In today's post I show four additional downgrades to sell; two more railroads and the two air freight companies. Now all eight transportation stocks I have been tracking are rated sell. This gives investors a second chance to book profits in the stocks I profiled today.



Con-Way ($34.33 vs. $37.70 on March 18): Missed EPS estimates by eight cents on May 1 earning 19 cents a share. The stock held its 200-day simple moving average at $31.05 on May 2 and the 50-day SMA at $34.65 was tested on strength on May 7. The weekly chart profile shifts to neutral from negative on a close this week above the five-week modified moving average at $34.01. My monthly value level is $32.30 with a semiannual risky level at $39.30 for this sell rated trucker.

CSX ($25.33 vs. $24.02 on March 18): Beat EPS estimates by five cents on April 16 earning 45 cents a share. The stock set a new 52-week high at $25.33 on May 7 and has been downgraded to sell from hold. The weekly chart profile is positive but overbought with the five-week MMA at $24.24. My monthly value level is $21.87 with a weekly pivot at $25.61 and a semiannual risky level at $28.19.

FedEx ($99.52 vs. $109.07 on March 18): Missed EPS estimates by 15 cents on March 20 earning $1.38. The stock stabilized around its 200-day SMA at $93.99 between April 17 and May 3, and closed just above its 50-day SMA at $99.15 on May 7 and today has been downgraded to sell from hold. The weekly chart profile shifts to neutral from negative on a close this week above the five-week MMA at $97.51. My weekly value level is $86.24 with a monthly risky level at $101.47 for this hold rated air freight company.
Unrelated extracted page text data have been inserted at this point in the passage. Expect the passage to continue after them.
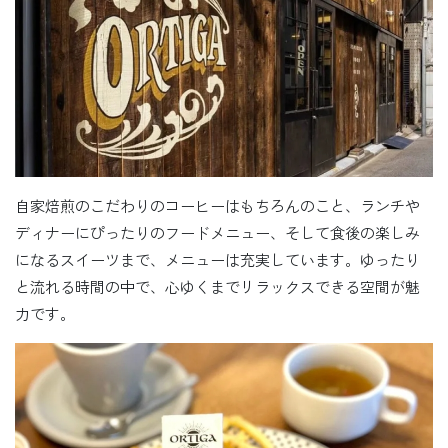
自家焙煎のこだわりのコーヒーはもちろんのこと、ランチや
ディナーにぴったりのフードメニュー、そして食後の楽しみ
になるスイーツまで、メニューは充実しています。ゆったり
と流れる時間の中で、心ゆくまでリラックスできる空間が魅
力です。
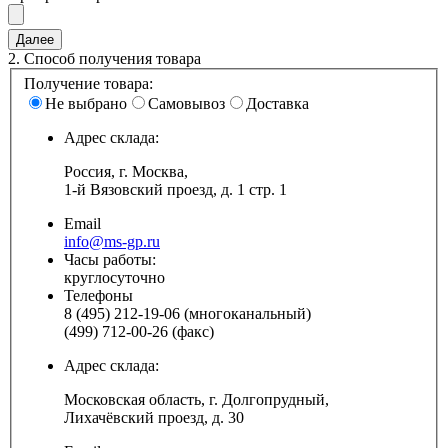
2.
Способ получения товара
Получение товара:
Не выбрано
Самовывоз
Доставка
Адрес склада:
Россия, г. Москва,
1-й Вязовский проезд, д. 1 стр. 1
Email
info@ms-gp.ru
Часы работы:
круглосуточно
Телефоны
8 (495) 212-19-06 (многоканальный)
(499) 712-00-26 (факс)
Адрес склада:
Московская область, г. Долгопрудный,
Лихачёвский проезд, д. 30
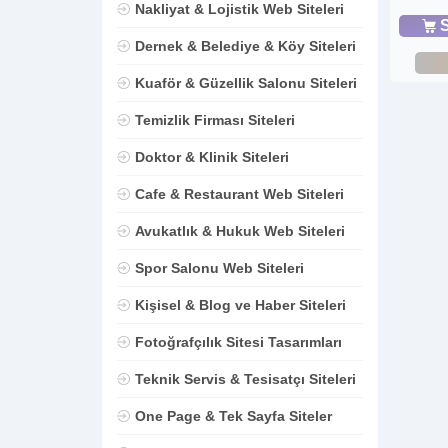
Nakliyat & Lojistik Web Siteleri
S
Dernek & Belediye & Köy Siteleri
Kuaför & Güzellik Salonu Siteleri
Temizlik Firması Siteleri
Doktor & Klinik Siteleri
Cafe & Restaurant Web Siteleri
Avukatlık & Hukuk Web Siteleri
Spor Salonu Web Siteleri
Kişisel & Blog ve Haber Siteleri
Fotoğrafçılık Sitesi Tasarımları
Teknik Servis & Tesisatçı Siteleri
One Page & Tek Sayfa Siteler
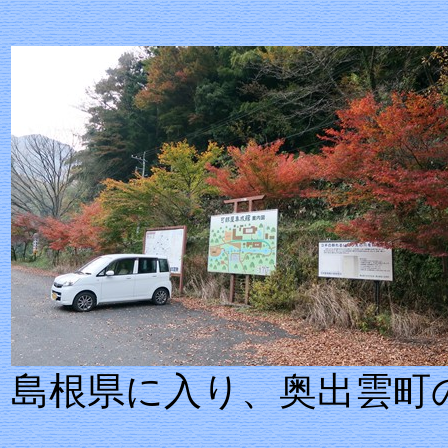
島根県に入り、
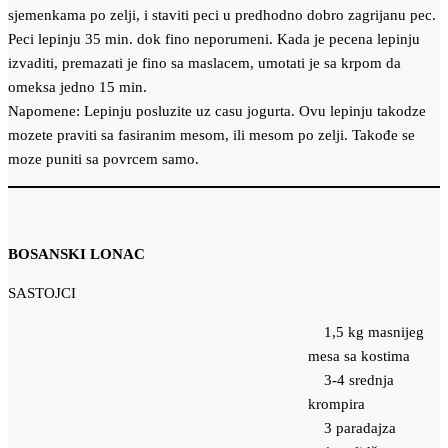
sjemenkama po zelji, i staviti peci u predhodno dobro zagrijanu pec.
Peci lepinju 35 min. dok fino neporumeni. Kada je pecena lepinju
izvaditi, premazati je fino sa maslacem, umotati je sa krpom da
omeksa jedno 15 min.
Napomene: Lepinju posluzite uz casu jogurta. Ovu lepinju takodze
mozete praviti sa fasiranim mesom, ili mesom po zelji. Takođe se
moze puniti sa povrcem samo.
BOSANSKI LONAC
SASTOJCI
1,5 kg masnijeg
mesa sa kostima
3-4 srednja
krompira
3 paradajza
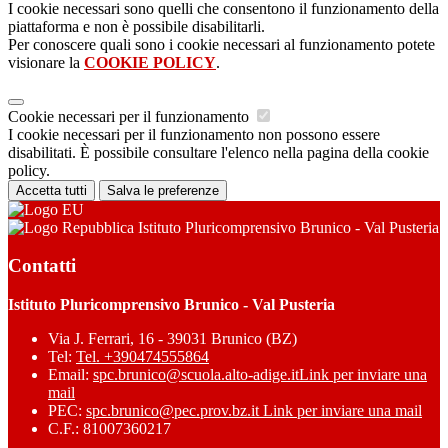
I cookie necessari sono quelli che consentono il funzionamento della
piattaforma e non è possibile disabilitarli.
Per conoscere quali sono i cookie necessari al funzionamento potete
visionare la
COOKIE POLICY
.
Cookie necessari per il funzionamento
I cookie necessari per il funzionamento non possono essere
disabilitati. È possibile consultare l'elenco nella pagina della cookie
policy.
Accetta tutti
Salva le preferenze
Istituto Pluricomprensivo Brunico - Val Pusteria
Contatti
Istituto Pluricomprensivo Brunico - Val Pusteria
Via J. Ferrari, 16 - 39031 Brunico (BZ)
Tel:
Tel. +390474555864
Email:
spc.brunico@scuola.alto-adige.it
Link per inviare una
mail
PEC:
spc.brunico@pec.prov.bz.it
Link per inviare una mail
C.F.: 81007360217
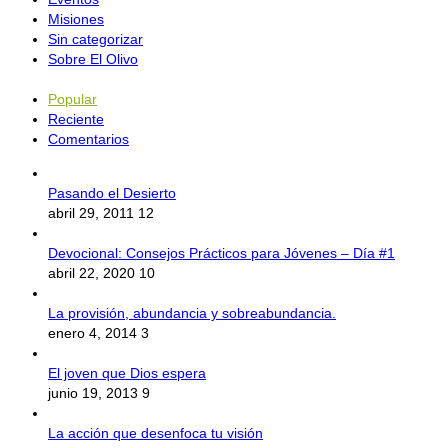
Misiones
Sin categorizar
Sobre El Olivo
Popular
Reciente
Comentarios
Pasando el Desierto
abril 29, 2011
12
Devocional: Consejos Prácticos para Jóvenes – Día #1
abril 22, 2020
10
La provisión, abundancia y sobreabundancia.
enero 4, 2014
3
El joven que Dios espera
junio 19, 2013
9
La acción que desenfoca tu visión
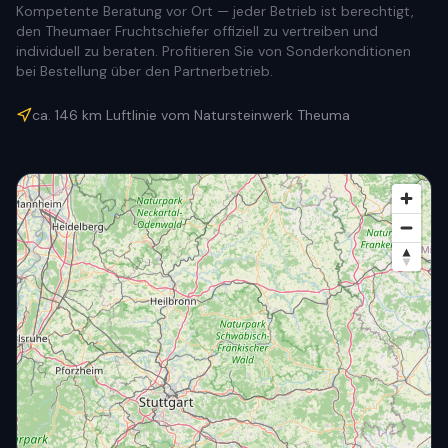
Kompetente Beratung vor Ort — jeder Betrieb ist berechtigt,
den Theumaer Fruchtschiefer offiziell zu vertreiben und
individuell zu beraten. Profitieren Sie von Sonderkonditionen
bei Bestellung über den Partnerbetrieb.
ca.
146
km Luftlinie vom Natursteinwerk Theuma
JB Hunt Transport ($73.04 vs. $74.00 on March 18): Missed EPS estimates by three cents on April 11 earning 61 cents a share. The stock has been above its 200-day SMA at $61.63 year to date, which reflects the risk of reversion to the mean. The weekly chart profile shifts to neutral from negative given a close above the five-week MMA at $71.39. My quarterly value level is $66.35 with a weekly risky level at $75.36 for this sell rated trucker.


Norfolk Southern ($78.41 vs. $75.62 on March 18): Beat EPS estimates by five cents on April 23 earning $1.22. The stock set a multi-year high at $78.78 on May 3. The weekly chart profile is positive but overbought with the five-week MMA at $75.82. My semiannual value level is $74.99 with an annual pivot at $75.90 and annual risky level at $82.73 for this sell rated railroad.

Old Dominion Freight ($40.15 vs. $37.53 on March 18): Beat EPS estimates by six cents on April 25 earning 47 cents a share. The stock set a multi-year high at $40.34 on May 7 and has been above its 200-day SMA at $33.64 year to date, which reflects the risk of reversion to the mean. The weekly chart profile is positive but overbought with the five-week MMA at $38.18. My quarterly value level is $37.20 with a weekly pivot at $39.75 and monthly risky level at $41.24 for this sell rated trucker.

Union Pacific ($153.72 vs. $141.69 on March 18): Beat EPS estimates by seven cents on April 18 earning $2.03. The stock set a multi-year high at $154.00 on May 7 and has been downgraded to sell from hold. The stock has been above its 200-day SMA at $129.20 year to date, which reflects the risk of reversion to the mean. The weekly chart profile is positive but overbought with the five-week MMA at $145.23. My monthly value level is $144.59 with a weekly pivot at $149.14 but no risky levels.


United Parcel Service ($88.66 vs. $85.47 on March 18): Beat EPS estimates by three cents on April 25 earning $1.04. The stock set a multi-year high at $88.95 on May 7 and has been downgraded to sell from hold. The weekly chart profile is positive but overbought with the five-week MMA at $85.21. My monthly value level is $84.23 with a weekly pivot at $85.49 with no risky levels.

At the time of publication the author held no positions in any of the stocks mentioned.

This article is commentary by an independent contributor, separate from TheStreet's regular news coverage.